- EXERCISE PROMPT: All lines in the material below that contain "Castellano" should be located and copied.

-- INPUT DATA follows --

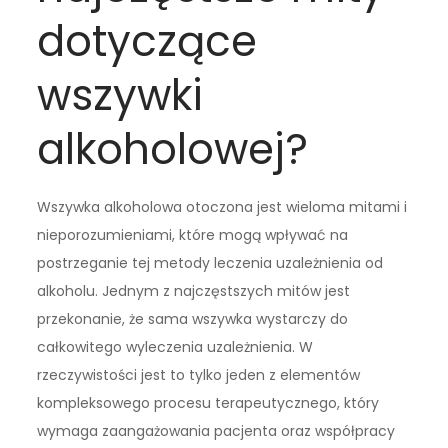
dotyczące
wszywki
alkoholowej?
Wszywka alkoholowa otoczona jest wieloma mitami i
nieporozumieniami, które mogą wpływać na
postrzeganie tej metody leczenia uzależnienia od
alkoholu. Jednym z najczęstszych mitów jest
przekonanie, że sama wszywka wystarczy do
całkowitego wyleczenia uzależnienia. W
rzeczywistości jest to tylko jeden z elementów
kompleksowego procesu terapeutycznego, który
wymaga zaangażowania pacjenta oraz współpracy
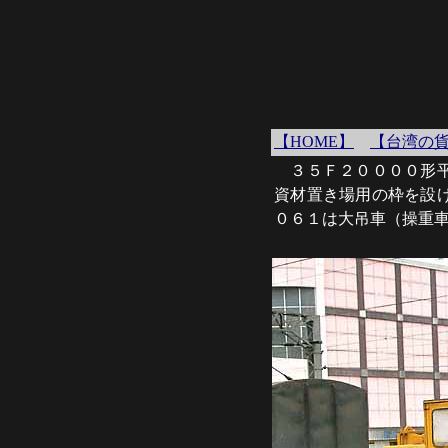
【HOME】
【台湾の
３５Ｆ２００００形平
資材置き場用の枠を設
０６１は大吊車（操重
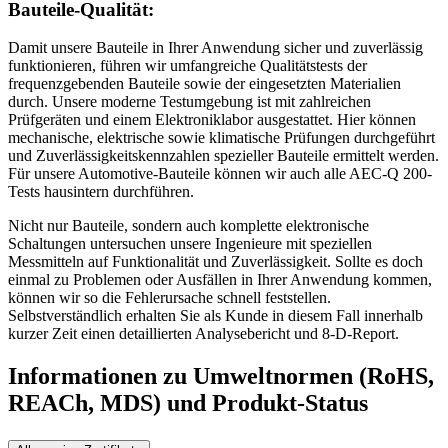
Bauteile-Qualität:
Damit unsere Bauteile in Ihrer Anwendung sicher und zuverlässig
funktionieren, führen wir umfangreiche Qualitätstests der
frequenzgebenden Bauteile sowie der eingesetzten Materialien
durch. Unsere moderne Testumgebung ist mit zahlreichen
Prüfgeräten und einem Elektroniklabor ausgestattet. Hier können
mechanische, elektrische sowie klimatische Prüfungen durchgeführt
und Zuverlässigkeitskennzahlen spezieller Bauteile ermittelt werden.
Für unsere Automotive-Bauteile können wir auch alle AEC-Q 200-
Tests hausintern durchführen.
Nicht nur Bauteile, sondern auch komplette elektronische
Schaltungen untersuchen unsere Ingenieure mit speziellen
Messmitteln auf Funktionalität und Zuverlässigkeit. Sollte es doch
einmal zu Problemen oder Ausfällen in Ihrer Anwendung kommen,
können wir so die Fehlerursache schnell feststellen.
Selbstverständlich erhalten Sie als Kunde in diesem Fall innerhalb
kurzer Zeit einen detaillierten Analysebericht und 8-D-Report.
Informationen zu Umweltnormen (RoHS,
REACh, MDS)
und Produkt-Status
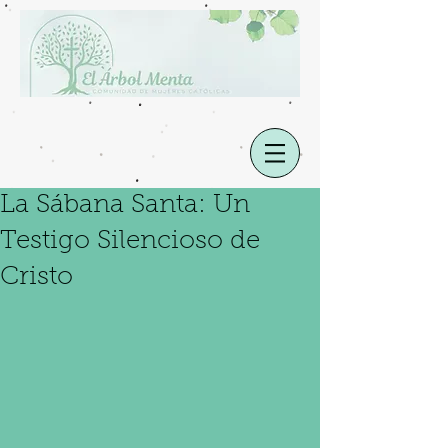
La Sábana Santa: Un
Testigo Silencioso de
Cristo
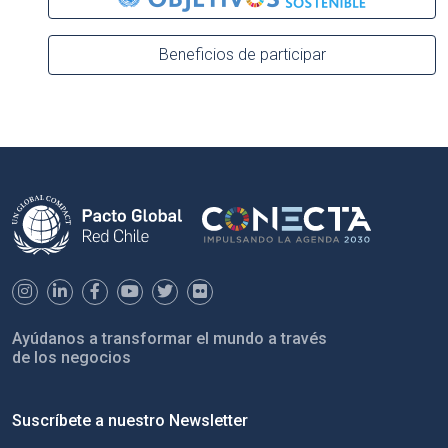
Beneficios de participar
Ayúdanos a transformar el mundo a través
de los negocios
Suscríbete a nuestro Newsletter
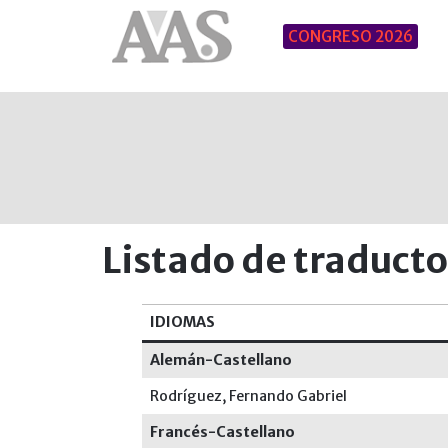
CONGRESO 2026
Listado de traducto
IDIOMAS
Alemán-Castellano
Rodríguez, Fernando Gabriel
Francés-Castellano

-- INPUT DATA concluded --
-- INPUT DATA follows --

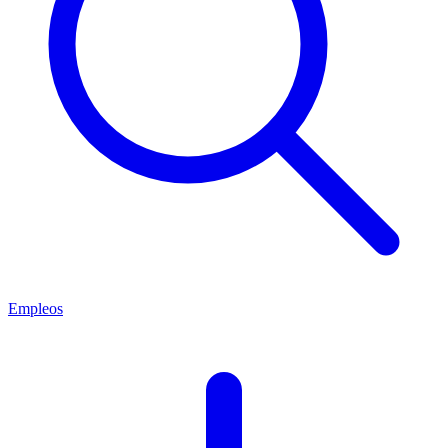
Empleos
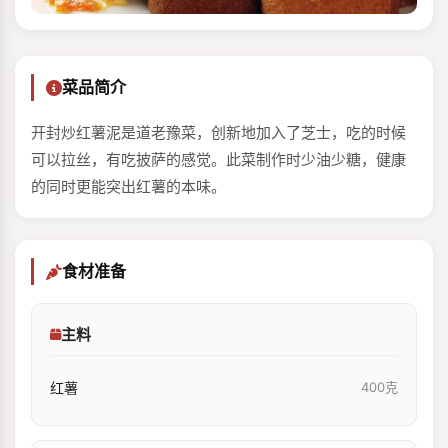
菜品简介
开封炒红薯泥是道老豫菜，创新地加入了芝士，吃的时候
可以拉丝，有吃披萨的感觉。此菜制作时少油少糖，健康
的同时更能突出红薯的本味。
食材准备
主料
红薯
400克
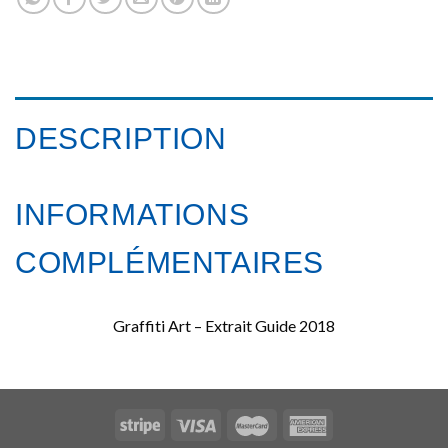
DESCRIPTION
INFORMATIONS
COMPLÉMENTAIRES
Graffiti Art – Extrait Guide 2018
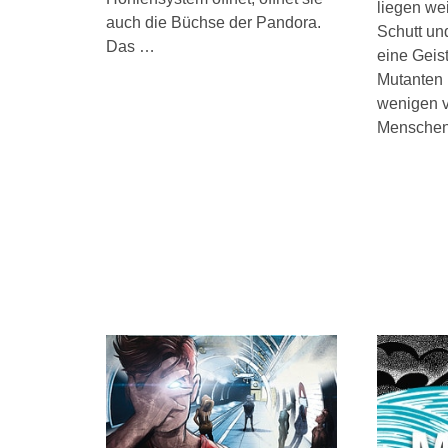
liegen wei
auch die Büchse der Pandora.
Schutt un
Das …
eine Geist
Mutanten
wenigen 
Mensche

-- INPUT DATA concluded --
-- INPUT DATA follows --

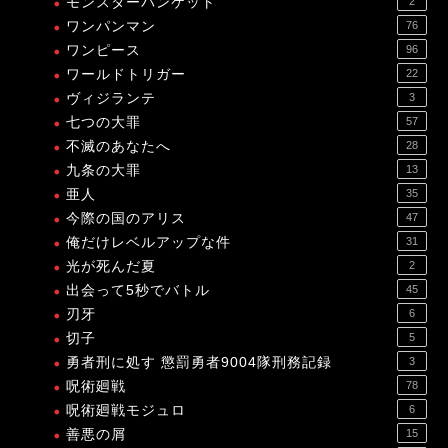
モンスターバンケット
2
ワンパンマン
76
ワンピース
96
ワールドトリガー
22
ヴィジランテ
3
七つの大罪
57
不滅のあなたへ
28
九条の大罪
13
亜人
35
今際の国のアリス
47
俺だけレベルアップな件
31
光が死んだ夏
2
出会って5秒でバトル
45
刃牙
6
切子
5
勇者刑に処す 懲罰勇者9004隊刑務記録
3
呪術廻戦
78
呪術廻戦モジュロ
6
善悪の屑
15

-- INPUT DATA concluded --

- TASK SOLUTION:
Alemán-Castellano
Francés-Castellano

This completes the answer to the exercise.